This year, you may have heard a lot about the global supply chain and its struggle to keep up with consumer demand. While your life and daily routine is undoubtedly impacted by the flow of the supply chain, it might be hard to envision exactly what it is. In this article, we take a look at what constitutes the global supply chain and examine why it’s struggling.
What is a supply chain?
Put simply, a supply chain is the network between a company and its suppliers that facilitates producing and distributing a specific product or service. This includes producers, vendors, warehouses, transportation companies, distribution centers, and retailers.
With so many moving parts, plenty of issues can disrupt a given supply chain. A shortage of raw materials, damage to products, or a natural disaster like a fire or storm could all potentially delay goods from reaching consumers.
It’s all about supply and demand.
Almost everything you purchase and use in North America is dependent on the sometimes-well-oiled machine that is the supply chain. Your food, medicine, clothing, and appliances all come from somewhere, and often travel across oceans to get to you.
What happens to the world economy when there is much more demand than supply? What if there are more people asking for the products than there are cargo containers, ships, packaging, and workers to transport them?
Recently there’s been massive deceleration in getting products to consumers, coupled with price hikes on those same products. The Bureau of Labor Statistics estimates consumer prices have grown an average of almost five percent since before the pandemic, with some types of goods showing much larger increases.
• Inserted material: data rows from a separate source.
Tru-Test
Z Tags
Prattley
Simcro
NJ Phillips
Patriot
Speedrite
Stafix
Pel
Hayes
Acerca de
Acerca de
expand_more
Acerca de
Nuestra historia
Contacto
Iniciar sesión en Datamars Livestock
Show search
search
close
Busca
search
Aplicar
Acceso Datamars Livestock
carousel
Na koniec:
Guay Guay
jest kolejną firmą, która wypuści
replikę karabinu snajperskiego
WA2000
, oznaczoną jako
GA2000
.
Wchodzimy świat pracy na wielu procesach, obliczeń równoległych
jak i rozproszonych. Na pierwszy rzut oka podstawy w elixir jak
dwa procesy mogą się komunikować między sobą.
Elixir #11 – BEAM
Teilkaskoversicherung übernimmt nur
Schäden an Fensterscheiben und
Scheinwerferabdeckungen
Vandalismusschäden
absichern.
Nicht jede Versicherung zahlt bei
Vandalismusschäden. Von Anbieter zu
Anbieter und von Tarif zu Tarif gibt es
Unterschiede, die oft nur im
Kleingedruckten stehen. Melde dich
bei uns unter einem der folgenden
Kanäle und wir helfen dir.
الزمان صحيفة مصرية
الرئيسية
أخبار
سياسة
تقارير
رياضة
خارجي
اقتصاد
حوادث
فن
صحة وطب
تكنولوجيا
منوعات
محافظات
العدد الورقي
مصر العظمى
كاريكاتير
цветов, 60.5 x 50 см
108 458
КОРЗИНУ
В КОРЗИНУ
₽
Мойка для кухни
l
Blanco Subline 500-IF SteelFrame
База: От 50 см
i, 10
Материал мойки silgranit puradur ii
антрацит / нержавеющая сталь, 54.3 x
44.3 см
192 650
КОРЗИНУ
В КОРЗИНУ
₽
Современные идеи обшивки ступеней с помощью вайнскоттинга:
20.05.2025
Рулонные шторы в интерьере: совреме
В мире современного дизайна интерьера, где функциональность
The course of the pandemic has had a tremendous impact on the global supply chain. While the outbreak of the Coronavirus pandemic understandably threw business off course in 2020, a series of 2021 events has only made matters more complex.
On top of the container ship lodged in the Suez Canal in the spring that caused a significant backlog of global shipments, the Delta variant of COVID-19 had led to new restrictions and delays in nations worldwide.
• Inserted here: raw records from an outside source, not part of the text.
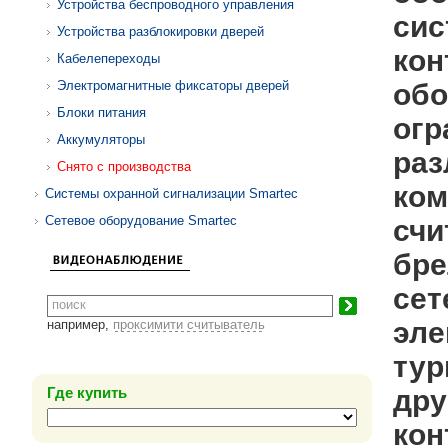
Устройства беспроводного управления
сис
Устройства разблокировки дверей
кон
Кабелепереходы
Электромагнитные фиксаторы дверей
обо
Блоки питания
огр
Аккумуляторы
раз
Снято с производства
ко
Системы охранной сигнализации Smartec
Сетевое оборудование Smartec
счи
бре
сет
эле
например,
проксимити считыватель
тур
Где купить
дру
кон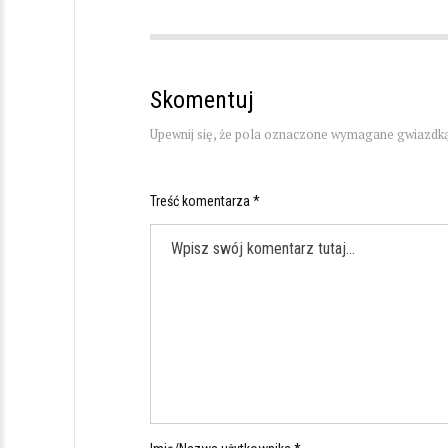
Skomentuj
Upewnij się, że pola oznaczone wymagane gwiazdką
Treść komentarza *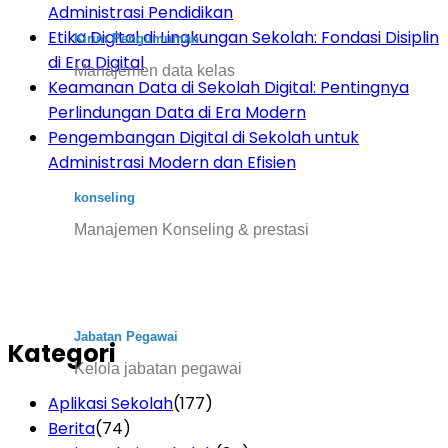
Administrasi Pendidikan
Etika Digital di Lingkungan Sekolah: Fondasi Disiplin
Kirim Pengumuman
di Era Digital
Manajemen data kelas
Keamanan Data di Sekolah Digital: Pentingnya
Perlindungan Data di Era Modern
Pengembangan Digital di Sekolah untuk
Administrasi Modern dan Efisien
konseling
Manajemen Konseling & prestasi
Jabatan Pegawai
Kategori
Kelola jabatan pegawai
Aplikasi Sekolah
(177)
Berita
(74)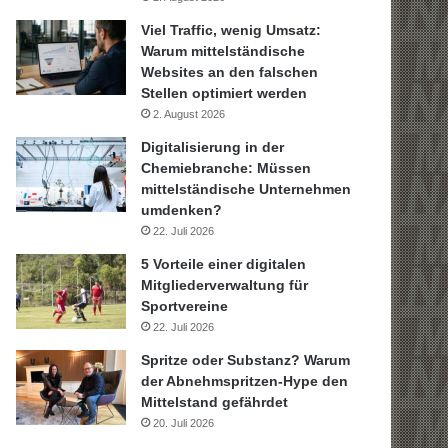
Viel Traffic, wenig Umsatz:
Warum mittelständische
Websites an den falschen
Stellen optimiert werden
2. August 2026
Digitalisierung in der
Chemiebranche: Müssen
mittelständische Unternehmen
umdenken?
22. Juli 2026
5 Vorteile einer digitalen
Mitgliederverwaltung für
Sportvereine
22. Juli 2026
Spritze oder Substanz? Warum
der Abnehmspritzen-Hype den
Mittelstand gefährdet
20. Juli 2026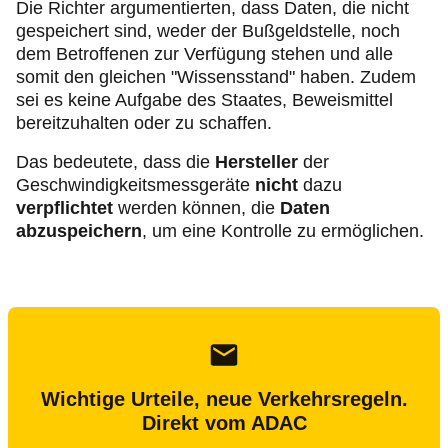
Die Richter argumentierten, dass Daten, die nicht
gespeichert sind, weder der Bußgeldstelle, noch
dem Betroffenen zur Verfügung stehen und alle
somit den gleichen "Wissensstand" haben. Zudem
sei es keine Aufgabe des Staates, Beweismittel
bereitzuhalten oder zu schaffen.
Das bedeutete, dass die
Hersteller
der
Geschwindigkeitsmessgeräte
nicht
dazu
verpflichtet
werden können, die
Daten
abzuspeichern
, um eine Kontrolle zu ermöglichen.
Wichtige Urteile, neue Verkehrsregeln.
Direkt vom ADAC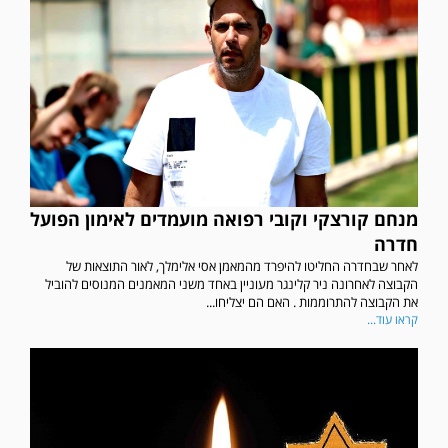
מנחם קורצקי וקובי רפואה מועמדים לאימון הפועל
חדרה
לאחר שבחדרה החליטו להיפרד מהמאמן אסי אלימלך, לאור התוצאות של
הקבוצה לאחרונה ניר קלינגר מעוניין באחד משני המאמנים המנוסים להוביל
את הקבוצה להתרוממות . האם הם יצליחו...
קראו עוד...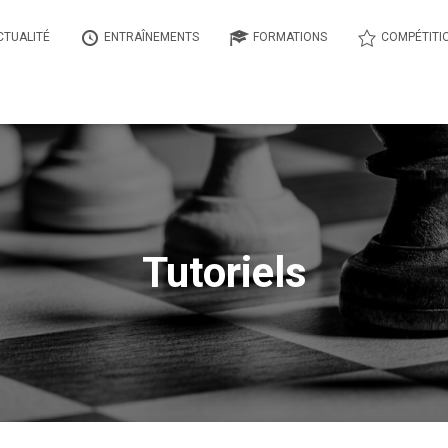
CTUALITÉ
ENTRAÎNEMENTS
FORMATIONS
COMPÉTITI
Tutoriels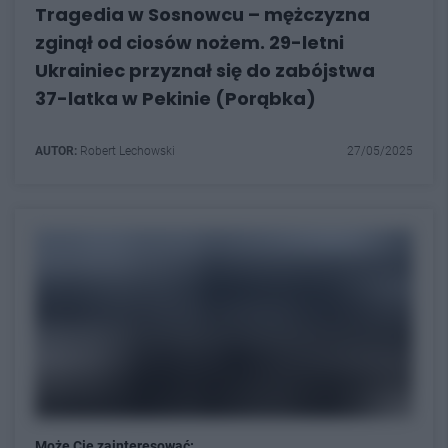
Tragedia w Sosnowcu – mężczyzna
zginął od ciosów nożem. 29-letni
Ukrainiec przyznał się do zabójstwa
37-latka w Pekinie (Porąbka)
AUTOR:
Robert Lechowski
27/05/2025
Może Cię zainteresować: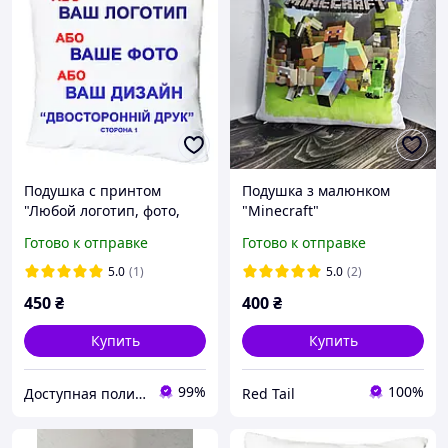
Подушка с принтом
Подушка з малюнком
"Любой логотип, фото,
"Minecraft"
дизайн, двусторонняя
Готово к отправке
Готово к отправке
печать" (17495)
5.0
(1)
5.0
(2)
450
₴
400
₴
Купить
Купить
99%
100%
Доступная полиграфия в городе Кропивницком
Red Tail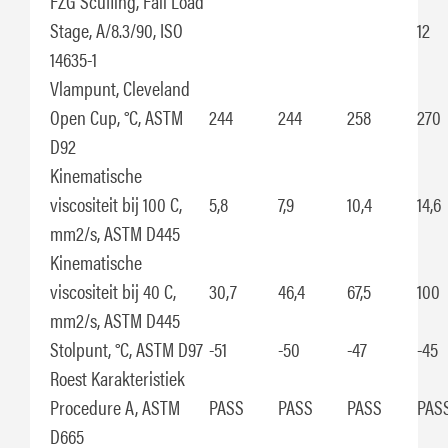
FZG Scuffing, Fail Load
Stage, A/8.3/90, ISO
12
14635-1
Vlampunt, Cleveland
Open Cup, °C, ASTM
244
244
258
270
D92
Kinematische
viscositeit bij 100 C,
5,8
7,9
10,4
14,6
mm2/s, ASTM D445
Kinematische
viscositeit bij 40 C,
30,7
46,4
67,5
100
mm2/s, ASTM D445
Stolpunt, °C, ASTM D97
-51
-50
-47
-45
Roest Karakteristiek
Procedure A, ASTM
PASS
PASS
PASS
PAS
D665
This is also a reflection of one of the risks of our supply chains; they’re offloaded to nations all over the world. In North America, most of the manufactured goods we consume are made in Asia and Latin America, because the mobility and price of cargo shipping made it the economic business choice. However, with container shipping prices increasing well over 100 percent since 2020, the vulnerabilities with this model are clear.
Cargo shipping did have a failsafe in place before the pandemic: stowing shipments of goods in the bellies of commercial passenger jets already flying between Asia and the United States. However, this too has proven to have its own issues, with far fewer flights scheduled now compared to pre-pandemic.
Manufacturing capabilities in North America are historically low because of the offshore movement of industries. And when companies who do still produce goods on the continent look to expand their capabilities, they face a shortage of the raw materials needed to do so.
On top of everything, global labor shortages add extra difficulty to an already struggling process. The workers that the entire process relies on cannot keep up with the demand.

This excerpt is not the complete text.